No âmbito da narrativa e da linguagem, a novela vem com uma proposta de se alimentar da influência das séries televisivas, lançando mão de tramas e personagens bastante complexos, principalmente quando se trata de suas personagens femininas, que conforme declarações não serão enquadradas nos estereótipos das donzelas indefesas, tão comuns quando se trata de produções ambientadas no período medieval. Há também uma proposta de ritmo e desenvolvimento mais dinâmica do que as que estamos acostumados na novelas, com diálogos mais pontuais e ganchos mais elaborados.

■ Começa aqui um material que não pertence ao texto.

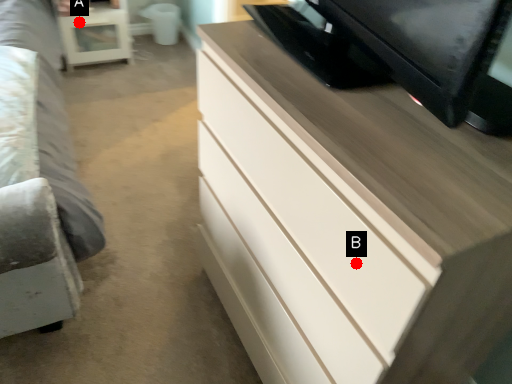 Question: Two points are circled on the image, labeled by A and B beside each circle. Which point appears closest to the camera in this image?

Choices:
 (A) A is closer
 (B) B is closer

Answer: (B)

Inevitavelmente, por ser ambientada num período medieval e trazer uma disputa entre reinos, comparações com Game of Thrones, a menina dos olhos do seriadores, estão sendo feitas. Todavia, é importante lembrar que GOT não inventou o período medieval tampouco é a primeira ou única produção que se baseia no referido período histórico. A era Medieval, seus fatos e lendas serviram de inspiração para diversos livros, filmes e séries, entre ele GOT, e agora também serviram de inspiração para DSR. Em painéis, coletivas de imprensas e entrevistas, elenco e, principalmente, a equipe técnica tem reforçado que buscaram muitas fontes além de GOT, como a série Vikings, a trilogia de O Senhor dos Anéis e a saga As Brumas de Avalon.

Ainda assim as comparações têm sido muitas, indo desde o enredo até o figurino e a caracterização dos personagens, passando por seus perfis. Os alvos maiores tem sido os personagens Amália, Afonso e Selena respectivamente comparados a Sansa Stark, Jon Snow e Arya Stark, todos personagens de GOT. Especificamente sobre Selena, a comparação se torna mais incisiva pelo fato de ser uma personagem que foi criada para os afazeres domésticos, mas que nutre um desejo de fazer parte do exército. E é aí que os equívocos se tornam mais contundentes, porque se for para comparamos DSR a GOT, Selena estaria muito mais para Lady Brienne of Tarth do que para Arya.

Provocações a parte, a novela está prometendo ser uma grande revolução no segmento e as expectativas estão altas para essa nova empreitada da Globo. Mas não podemos deixar de apontar um descontentamento prévio: há apenas uma personagem negra na trama, a rezadeira Mandingueira, interpretada por Rosa Marya Colin. Em tempos de um mundo lutando pela representatividade de gênero e raça, um baita de um deslize da Globo.

Deus Salve O Rei estreia dia 09 de janeiro, às 19h (horário de Brasília).